Publication year - 1997
Publication title -
limnology and oceanography
Language(s) - English
Resource type - Journals
SCImago Journal Rank - 1.7
H-Index - 197
eISSN - 1939-5590
pISSN - 0024-3590
DOI - 10.4319/lo.1997.42.6.1444
Subject(s) - darkness , thalassiosira weissflogii , diatom , chlorophyll a , phytoplankton , biology , photosynthesis , chlorophyll fluorescence , fluorescence , botany , thalassiosira pseudonana , algae , acclimatization , chlorophyll , incubation , zoology , ecology , biochemistry , physics , optics , nutrient
Surveys of the California Current System in 1993 revealed high concentrations of photosynthetic pigment biomass at ∼200‐m depth, well below the euphotic zone.
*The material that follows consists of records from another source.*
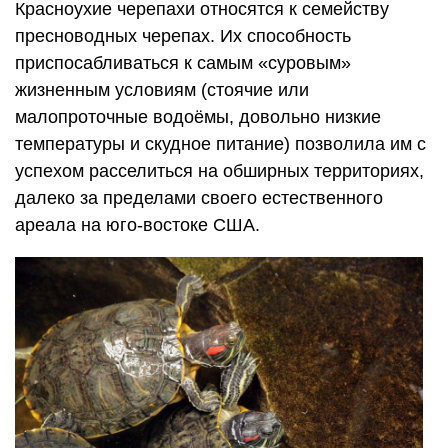
Красноухие черепахи относятся к семейству
пресноводных черепах. Их способность
приспосабливаться к самым «суровым»
жизненным условиям (стоячие или
малопроточные водоёмы, довольно низкие
температуры и скудное питание) позволила им с
успехом расселиться на обширных территориях,
далеко за пределами своего естественного
ареала на юго-востоке США.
The deep fluorescence feature contained an estimated 2.2 × 10 4 metric tons of carbon and contained ∼2.5 times the amount of chlorophyll observed in surface waters directly above it. Deep phytoplankton assemblages may be a signature of water mass subduction, suggesting the possibility of using phytoplankton as water mass tracers. These field observations led to a laboratory study of the fluorescence characteristics of autotrophic cells as possible indices of acclimation to extended periods of darkness. In vivo multiexcitation Chl a fluorescence of the diatom Thalassiosira weissflogii was monitored for 2 months of total darkness. Numbers of living and dead cells were determined using the vital stain fluorescein diacetate (FDA). By the end of the dark incubation period, in vivo Chl a fluorescence and fluorescence per cell had leveled off to ∼45% and 65% of initial values, respectively. The contribution of accessory pigments to Chl a fluorescence, expressed as multiexcitation fluorescence ratios, was higher in the dark than prior to transfer to darkness but showed no significant changes during 2 months of darkness. The FDA assay indicated that ∼85% of the cells were alive for at least the first 3 weeks during the first dark experiment and for the entire 2 months of second dark incubation. Cell numbers decreased to 65% of initial values and then grew exponentially upon reexposure to a light: dark photoperiod. Our results for T. weissflogii suggest that extended light limitation of photosynthesis does not preclude the survival of subducted phytoplankton assemblages and the consequent accumulation of Chl a at depths below the euphotic zone. If these results extend to natural assemblages, it is not possible to estimate advective time scales based on a maximum persistence time of pigment fluorescence below the euphotic zone. Nevertheless, the deep phytoplankton assemblage we observed provides evidence for water mass subduction and suggests that large, intermittent pulses of phytoplankton carbon are a part of cross‐shelf exchange and vertical flux from surface waters to depth in this region.